Andrej Risteski will present his FPO, "New techniques for learning and inference in Bayesian models" on Thursday,  October 26, 2017 at 1pm in CS 402.

The members of his committee are:
Readers: Sanjeev Arora (adviser), Rong Ge (Duke University), and Elad Hazan
Nonreaders: Sanjeev Arora, Elad Hazan, Bernard Chazelle, and Rong Ge (Duke University), and Mark Braverman

A copy of his thesis, is available in Room 310.  Everyone is invited to attend his talk. The talk abstract follows below.

Abstract:
A common theme in machine learning is succinct modeling of distributions over large domains. Probabilistic graphical models are one of the most expressive frameworks for doing this. The two major tasks involving graphical models are learning and inference. Learning is the task of calculating the best fit graphical model from raw data, while inference is the task of answering probabilistic queries for a known graphical model (for example what is the marginal distribution of one of the variables or what is the distribution of a subset of variables, after conditioning on the values of some other subset of variables). Learning can be thought of as finding a graphical model that explains the raw data, while the inference queries extract the knowledge the graphical model contains. This thesis introduces new provable techniques for performing both of these tasks, in the context of both latent-variable models – in which a portion of the variables in the graphical model are not observed, as well as fully-observable undirected graphical models (Markov Random Fields). Chapters 2 and 3 will focus on learning latent-variable models, while Chapter 4 will focus on inference in Markov Random Fields.
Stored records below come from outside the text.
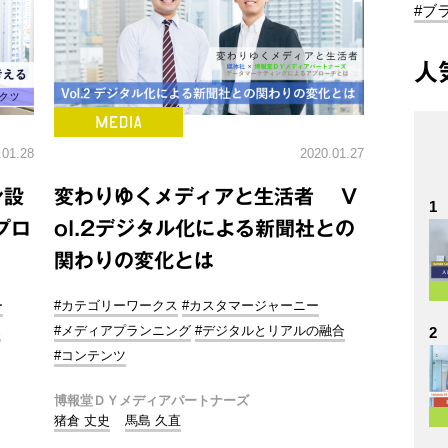
#ブ
人
.01.28
2020.01.27
ン設
変わりゆくメディアと生活者 V
1
プロ
ol.2デジタル化による新聞社との
関わりの変化とは
ー
#カテゴリーワークス
#カスタマージャーニー
X
#メディアプランニング
#デジタルとリアルの融合
2
#コンテンツ
博報堂ＤＹメディアパートナーズ
猪倉 丈史
馬島 久直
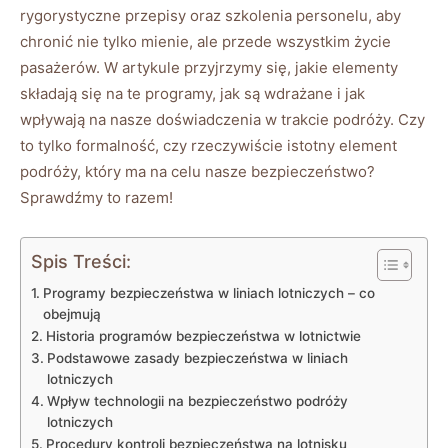
rygorystyczne przepisy oraz ⁣szkolenia personelu, aby
chronić nie tylko mienie, ale przede wszystkim życie
pasażerów. W artykule przyjrzymy ⁤się, jakie elementy
składają się na te programy, ⁤jak są wdrażane i jak
wpływają na nasze doświadczenia⁤ w trakcie podróży. Czy
to tylko formalność, czy rzeczywiście istotny element
‍podróży, który ma ​na ‌celu nasze bezpieczeństwo?
Sprawdźmy to razem!
Spis Treści:
Programy⁣ bezpieczeństwa w liniach lotniczych – co
obejmują
Historia programów​ bezpieczeństwa w lotnictwie
Podstawowe zasady bezpieczeństwa w liniach
lotniczych
Wpływ technologii na bezpieczeństwo podróży
lotniczych
Procedury kontroli bezpieczeństwa na lotnisku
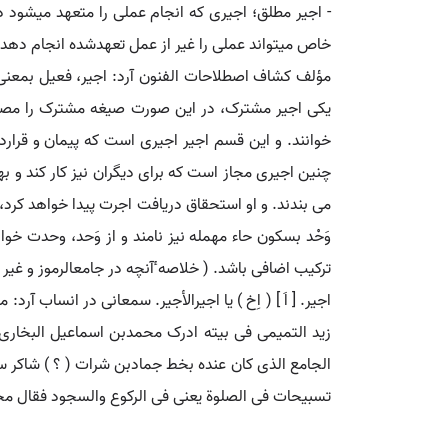
- اجیر مطلق؛ اجیری که انجام عملی را متعهد میشود د
خاص میتواند عملی را غیر از عمل تعهدشده انجام دهد،
مؤلف کشاف اصطلاحات الفنون آرد: اجیر، فعیل بمعنی 
یکی اجیر مشترک، در این صورت صیغه مشترک را مصدر
خوانند. و این قسم اجیر اجیری است که پیمان و قرار
چنین اجیری مجاز است که برای دیگران نیز کار کند و ب
می بندند. و او استحقاق دریافت اجرت پیدا خواهد کرد، 
وَحْد بسکون حاء مهمله نیز نامند و از وَحد، وحدت خواه
ترکیب اضافی باشد. ( خلاصه ٔآنچه در جامعالرموز و غیر آ
اجیر. [ اَ ] ( اِخ ) یا اجیرالأجیر. سمعانی در انساب 
زید التمیمی فی بیته ادرک محمدبن اسماعیل البخار
الجامع الذی کان عنده بخط جمادبن شرات ( ؟ ) شاکر
تسبیحات فی الصلوة یعنی فی الرکوع والسجود فقال مح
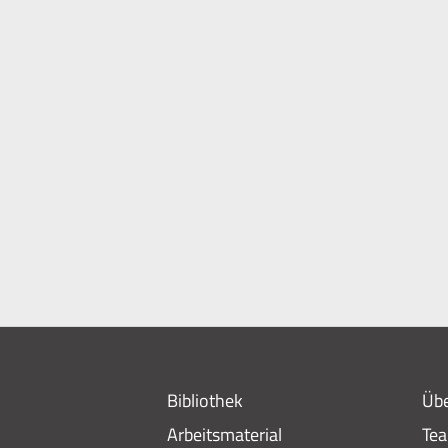
Bibliothek
Übe
Arbeitsmaterial
Te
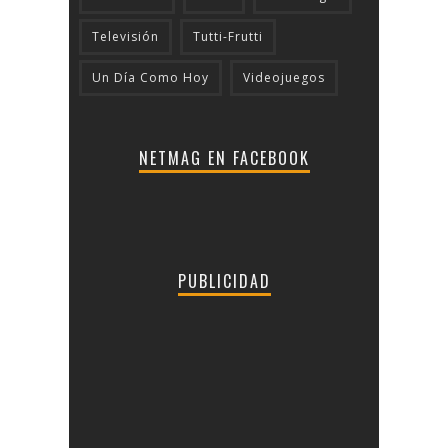
Televisión
Tutti-Frutti
Un Día Como Hoy
Videojuegos
NETMAG EN FACEBOOK
PUBLICIDAD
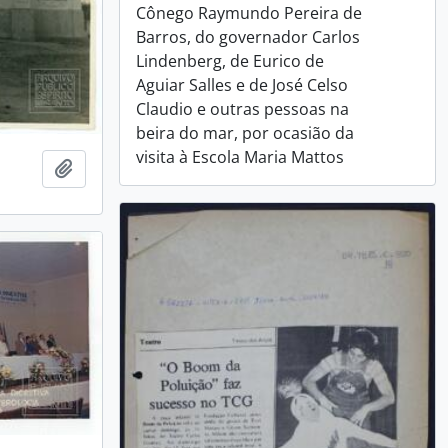
Cônego Raymundo Pereira de
Barros, do governador Carlos
Lindenberg, de Eurico de
Aguiar Salles e de José Celso
Claudio e outras pessoas na
beira do mar, por ocasião da
visita à Escola Maria Mattos
Adicionar a área de transferência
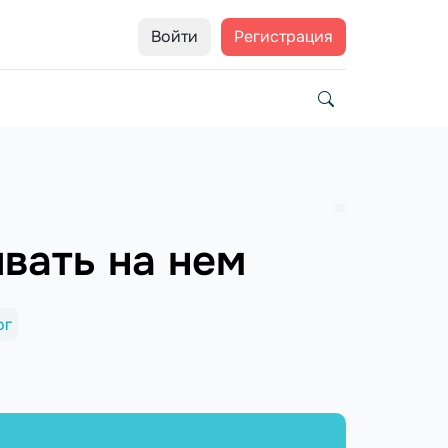
Войти
Регистрация
ывать на нем
ог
In Chapter 2, I will contribute the first provable results for analyzing variational Bayes: a family of alternatingminimization style algorithms which is very popular in practice for learning latent-variable models. Despite it’s popularity with practitioners, the only theoretical guarantees prior to this work concerned convergence to local minima. We will prove that under reasonable assumptions, in the context of topic models, these algorithms will converge to the global minimum. Subsequently, in Chapter 3, we will use the method-of-moments along with new techniques in tensor decomposition and constrained matrix factorization to derive algorithms for learning noisy-OR networks – the textbook example of a probabilistic model for causal relationships. Importantly, these techniques were only applicable to linear latentvariable models – which noisy-OR is not. In Chapter 4, I will contribute a new understanding of a class of variational methods for calculating partition functions in Markov Random Fields. The key technical ingredient is a connection to convex programming hierarchies – a recent area of interest in combinatorial optimization, along with approximations of the entropy of a distribution based on low-order moment information.